[[ Given data open ]]
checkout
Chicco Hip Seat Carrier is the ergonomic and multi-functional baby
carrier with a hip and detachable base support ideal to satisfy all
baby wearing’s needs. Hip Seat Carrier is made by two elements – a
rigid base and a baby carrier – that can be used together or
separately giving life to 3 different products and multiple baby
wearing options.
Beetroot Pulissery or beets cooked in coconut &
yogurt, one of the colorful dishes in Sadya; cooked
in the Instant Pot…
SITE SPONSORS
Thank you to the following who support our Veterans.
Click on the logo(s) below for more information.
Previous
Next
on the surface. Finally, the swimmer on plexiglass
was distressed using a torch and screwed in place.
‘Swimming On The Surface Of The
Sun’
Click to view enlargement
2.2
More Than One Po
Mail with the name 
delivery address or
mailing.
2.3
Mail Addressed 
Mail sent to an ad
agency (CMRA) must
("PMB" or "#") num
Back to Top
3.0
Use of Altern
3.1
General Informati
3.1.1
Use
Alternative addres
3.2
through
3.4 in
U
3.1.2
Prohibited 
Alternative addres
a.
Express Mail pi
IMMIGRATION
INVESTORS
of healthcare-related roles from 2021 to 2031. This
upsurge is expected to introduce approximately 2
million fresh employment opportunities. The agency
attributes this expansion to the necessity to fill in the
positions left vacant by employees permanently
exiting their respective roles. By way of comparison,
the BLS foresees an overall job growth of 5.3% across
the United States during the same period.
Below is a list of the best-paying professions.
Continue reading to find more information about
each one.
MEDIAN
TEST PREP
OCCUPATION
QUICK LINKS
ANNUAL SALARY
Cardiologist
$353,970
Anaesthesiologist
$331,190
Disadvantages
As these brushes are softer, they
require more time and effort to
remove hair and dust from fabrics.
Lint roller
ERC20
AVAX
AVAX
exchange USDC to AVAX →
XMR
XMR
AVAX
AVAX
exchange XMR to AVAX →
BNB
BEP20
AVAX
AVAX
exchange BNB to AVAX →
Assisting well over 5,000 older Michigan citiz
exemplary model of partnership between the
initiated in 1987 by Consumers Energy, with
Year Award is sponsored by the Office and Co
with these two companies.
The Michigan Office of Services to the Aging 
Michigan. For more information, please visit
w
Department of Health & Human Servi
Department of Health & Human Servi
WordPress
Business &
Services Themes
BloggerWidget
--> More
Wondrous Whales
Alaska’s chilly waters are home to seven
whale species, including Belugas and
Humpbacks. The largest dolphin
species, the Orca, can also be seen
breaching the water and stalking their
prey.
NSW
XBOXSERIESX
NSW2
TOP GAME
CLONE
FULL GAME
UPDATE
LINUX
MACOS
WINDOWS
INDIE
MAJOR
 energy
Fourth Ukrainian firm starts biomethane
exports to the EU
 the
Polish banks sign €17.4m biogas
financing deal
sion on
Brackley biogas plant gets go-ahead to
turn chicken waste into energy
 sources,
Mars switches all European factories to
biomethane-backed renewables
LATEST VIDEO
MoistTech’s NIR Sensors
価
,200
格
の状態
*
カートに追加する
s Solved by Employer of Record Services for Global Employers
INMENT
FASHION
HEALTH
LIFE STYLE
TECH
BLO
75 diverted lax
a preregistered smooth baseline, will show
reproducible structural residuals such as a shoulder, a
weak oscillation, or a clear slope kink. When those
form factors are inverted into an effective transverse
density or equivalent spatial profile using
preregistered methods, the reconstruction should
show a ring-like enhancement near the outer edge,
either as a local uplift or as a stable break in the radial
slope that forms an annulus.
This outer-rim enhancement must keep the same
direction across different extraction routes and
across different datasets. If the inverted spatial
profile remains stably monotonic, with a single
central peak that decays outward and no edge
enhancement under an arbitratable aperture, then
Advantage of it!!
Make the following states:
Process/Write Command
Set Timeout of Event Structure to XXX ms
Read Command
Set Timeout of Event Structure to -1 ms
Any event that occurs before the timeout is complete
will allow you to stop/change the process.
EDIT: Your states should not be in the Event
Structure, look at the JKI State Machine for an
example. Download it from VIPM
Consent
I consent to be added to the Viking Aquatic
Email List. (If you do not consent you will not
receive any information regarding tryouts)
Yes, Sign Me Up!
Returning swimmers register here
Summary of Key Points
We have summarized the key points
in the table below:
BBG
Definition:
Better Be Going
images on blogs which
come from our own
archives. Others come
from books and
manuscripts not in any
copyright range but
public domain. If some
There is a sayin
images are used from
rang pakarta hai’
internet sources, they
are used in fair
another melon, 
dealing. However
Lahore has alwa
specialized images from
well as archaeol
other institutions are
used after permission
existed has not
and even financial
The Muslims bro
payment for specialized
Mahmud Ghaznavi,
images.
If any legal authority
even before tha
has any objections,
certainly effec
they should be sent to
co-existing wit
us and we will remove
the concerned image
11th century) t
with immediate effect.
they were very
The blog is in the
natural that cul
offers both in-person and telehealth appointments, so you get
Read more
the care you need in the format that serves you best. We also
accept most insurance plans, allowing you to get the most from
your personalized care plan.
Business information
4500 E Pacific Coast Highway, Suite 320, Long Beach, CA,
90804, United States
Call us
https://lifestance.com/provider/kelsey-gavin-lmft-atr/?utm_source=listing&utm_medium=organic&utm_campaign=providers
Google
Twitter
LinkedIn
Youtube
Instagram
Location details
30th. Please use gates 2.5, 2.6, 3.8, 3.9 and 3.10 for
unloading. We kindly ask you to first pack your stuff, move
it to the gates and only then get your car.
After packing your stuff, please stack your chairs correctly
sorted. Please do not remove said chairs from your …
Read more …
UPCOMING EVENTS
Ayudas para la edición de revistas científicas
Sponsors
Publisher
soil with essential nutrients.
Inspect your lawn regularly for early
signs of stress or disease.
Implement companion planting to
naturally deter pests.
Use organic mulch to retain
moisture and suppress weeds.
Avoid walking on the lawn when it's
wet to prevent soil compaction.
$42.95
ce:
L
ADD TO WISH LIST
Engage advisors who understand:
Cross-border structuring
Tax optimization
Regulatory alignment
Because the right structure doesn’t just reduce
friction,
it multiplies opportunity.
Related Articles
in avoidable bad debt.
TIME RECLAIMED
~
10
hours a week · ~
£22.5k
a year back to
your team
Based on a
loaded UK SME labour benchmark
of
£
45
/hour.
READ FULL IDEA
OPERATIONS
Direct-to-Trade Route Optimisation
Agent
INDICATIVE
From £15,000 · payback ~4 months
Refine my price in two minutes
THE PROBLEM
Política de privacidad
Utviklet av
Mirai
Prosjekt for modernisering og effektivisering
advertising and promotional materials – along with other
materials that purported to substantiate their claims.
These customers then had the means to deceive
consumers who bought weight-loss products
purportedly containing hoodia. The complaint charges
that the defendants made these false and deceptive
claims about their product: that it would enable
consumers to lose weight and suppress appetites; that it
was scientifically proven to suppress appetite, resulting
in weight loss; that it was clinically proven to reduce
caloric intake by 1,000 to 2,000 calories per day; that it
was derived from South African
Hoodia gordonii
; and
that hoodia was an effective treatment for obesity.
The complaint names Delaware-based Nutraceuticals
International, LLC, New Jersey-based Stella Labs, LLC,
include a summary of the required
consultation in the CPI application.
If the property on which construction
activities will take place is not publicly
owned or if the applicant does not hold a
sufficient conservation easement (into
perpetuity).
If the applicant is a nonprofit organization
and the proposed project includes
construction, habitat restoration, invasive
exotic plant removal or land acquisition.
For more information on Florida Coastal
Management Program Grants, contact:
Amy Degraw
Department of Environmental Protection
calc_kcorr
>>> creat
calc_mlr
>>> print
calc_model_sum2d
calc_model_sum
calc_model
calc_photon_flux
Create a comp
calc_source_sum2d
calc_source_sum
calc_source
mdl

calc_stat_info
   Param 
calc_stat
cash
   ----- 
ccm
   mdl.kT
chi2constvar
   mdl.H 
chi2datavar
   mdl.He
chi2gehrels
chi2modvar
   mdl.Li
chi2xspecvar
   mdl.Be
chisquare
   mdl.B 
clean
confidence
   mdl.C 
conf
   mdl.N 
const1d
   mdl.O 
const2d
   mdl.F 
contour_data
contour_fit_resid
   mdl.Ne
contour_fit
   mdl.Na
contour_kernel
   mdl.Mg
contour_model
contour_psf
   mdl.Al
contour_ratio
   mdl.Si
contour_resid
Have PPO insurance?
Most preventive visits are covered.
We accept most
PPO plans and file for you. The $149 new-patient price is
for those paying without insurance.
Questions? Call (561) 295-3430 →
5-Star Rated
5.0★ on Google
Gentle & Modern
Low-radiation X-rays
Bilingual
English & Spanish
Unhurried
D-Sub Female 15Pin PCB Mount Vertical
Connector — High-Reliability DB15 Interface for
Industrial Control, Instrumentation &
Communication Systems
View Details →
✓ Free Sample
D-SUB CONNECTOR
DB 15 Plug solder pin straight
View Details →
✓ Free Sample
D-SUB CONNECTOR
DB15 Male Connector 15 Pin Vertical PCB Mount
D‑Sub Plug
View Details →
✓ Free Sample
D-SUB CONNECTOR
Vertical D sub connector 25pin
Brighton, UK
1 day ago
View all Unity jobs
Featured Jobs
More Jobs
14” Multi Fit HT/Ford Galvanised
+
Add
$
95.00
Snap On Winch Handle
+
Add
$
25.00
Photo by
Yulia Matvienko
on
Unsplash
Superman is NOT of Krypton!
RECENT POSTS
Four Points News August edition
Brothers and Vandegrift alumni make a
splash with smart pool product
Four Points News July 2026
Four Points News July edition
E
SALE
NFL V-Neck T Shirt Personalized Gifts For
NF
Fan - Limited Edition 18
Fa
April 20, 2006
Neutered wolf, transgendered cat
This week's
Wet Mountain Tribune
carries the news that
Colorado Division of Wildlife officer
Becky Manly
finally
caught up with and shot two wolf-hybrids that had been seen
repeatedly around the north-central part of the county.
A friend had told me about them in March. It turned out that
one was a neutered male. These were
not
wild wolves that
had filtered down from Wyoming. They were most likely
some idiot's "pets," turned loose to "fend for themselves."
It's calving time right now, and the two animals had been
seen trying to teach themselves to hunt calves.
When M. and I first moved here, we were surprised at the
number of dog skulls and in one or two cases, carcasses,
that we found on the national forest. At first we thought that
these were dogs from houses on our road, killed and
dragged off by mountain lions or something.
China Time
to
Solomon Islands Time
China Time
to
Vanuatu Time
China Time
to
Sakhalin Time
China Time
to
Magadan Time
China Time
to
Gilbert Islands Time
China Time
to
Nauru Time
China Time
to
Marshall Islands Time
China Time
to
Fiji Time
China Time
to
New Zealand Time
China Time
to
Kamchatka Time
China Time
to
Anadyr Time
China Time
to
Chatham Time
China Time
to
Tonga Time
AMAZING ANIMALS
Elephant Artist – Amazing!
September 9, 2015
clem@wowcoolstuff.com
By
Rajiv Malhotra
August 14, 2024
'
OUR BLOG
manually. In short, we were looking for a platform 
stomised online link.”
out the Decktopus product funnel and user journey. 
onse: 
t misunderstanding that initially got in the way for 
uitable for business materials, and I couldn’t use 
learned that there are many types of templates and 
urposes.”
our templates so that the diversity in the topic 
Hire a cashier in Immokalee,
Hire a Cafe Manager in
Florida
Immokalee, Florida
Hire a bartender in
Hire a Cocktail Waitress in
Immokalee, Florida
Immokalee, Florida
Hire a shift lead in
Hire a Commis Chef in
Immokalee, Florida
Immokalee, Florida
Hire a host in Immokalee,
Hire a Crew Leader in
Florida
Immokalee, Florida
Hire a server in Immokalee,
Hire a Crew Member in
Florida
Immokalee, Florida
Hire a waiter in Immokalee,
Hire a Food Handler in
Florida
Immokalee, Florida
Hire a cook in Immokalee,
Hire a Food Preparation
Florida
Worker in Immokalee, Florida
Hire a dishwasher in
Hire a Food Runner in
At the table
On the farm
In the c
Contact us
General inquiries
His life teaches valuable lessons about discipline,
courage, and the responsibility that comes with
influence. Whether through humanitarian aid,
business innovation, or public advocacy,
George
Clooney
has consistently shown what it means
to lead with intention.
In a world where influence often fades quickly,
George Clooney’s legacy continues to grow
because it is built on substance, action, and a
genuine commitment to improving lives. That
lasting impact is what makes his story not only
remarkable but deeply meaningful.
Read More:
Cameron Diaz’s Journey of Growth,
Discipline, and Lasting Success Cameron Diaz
[[ Given data closed ]]
Exercise prompt >> Search the entries for the string "place" and collect each line that has it.

Result below >>
was distressed using a torch and screwed in place.
activities will take place is not publicly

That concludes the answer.